== Data shown ==

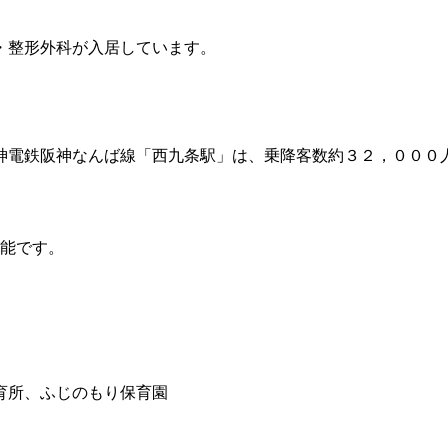
。
・整形外科が入居しています。
電鉄阪神なんば線「西九条駅」は、乗降客数約３２，０００人
可能です。
育所、ふじのもり保育園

===

▶ _What you will do_
With the images left out, output all the entries above exactly.

▶ _Solution for this exercise_
。
・整形外科が入居しています。
電鉄阪神なんば線「西九条駅」は、乗降客数約３２，０００人
可能です。
育所、ふじのもり保育園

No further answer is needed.